Federal Minister of Indigenous Services Jane Philpott and MKO Grand Chief Garrison Settee announced in Winnipeg on Thursday that Manitoba will receive $42 million to improve health-care delivery in First Nations communities. (Jaison Empson/CBC) The federal government has taken another step in transferring control over Indigenous health programs to First Nations.
Minister of Indigenous Services Jane Philpott announced $68 million over three years for Indigenous communities in Manitoba, Ontario and Saskatchewan in Winnipeg on Thursday.
The money follows up on plans first announced in the 2017 budget to boost First Nations-led health services in sometimes remote communities.
"The idea is to increase the control and the design of health systems in the hands of First Nations governments," Philpott said.
"The health outcomes for First Nations are vastly different, in many cases, from non-Indigenous Canadians. If you look at the rates of diabetes, if you look at rates of infectious diseases.… The disparities are absolutely there."

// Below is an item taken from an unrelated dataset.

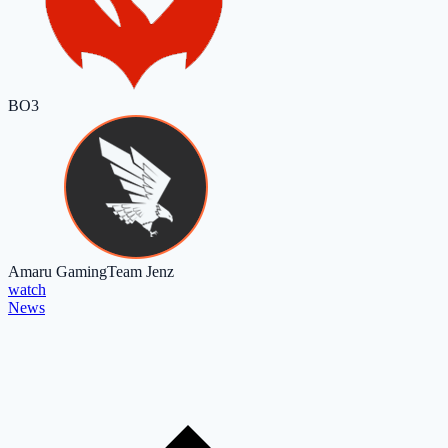
BO3
Amaru Gaming
Team Jenz
watch
News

Manitoba Keewatinowi Okimakanak Grand Chief Garrison Settee, who represents dozens of northern Manitoba Indigenous communities, said the funding will help set up more services in communities, which will mean less travel for patients.
"We can bring these services to the north that are so, so needed," he said.
The initiative is somewhat similar to the move in 2013 to transfer Indigenous health programs in British Columbia to a First Nations health authority, Philpott said.
"The evidence is there that the health outcomes have improved considerably," Philpott said.
The funding announced Thursday will be split between the provinces, with Manitoba getting $42 million, Saskatchewan $13.6 million and Ontario $11.9 million.
Final funding amounts to each First Nations organization are still being worked out, Philpott said.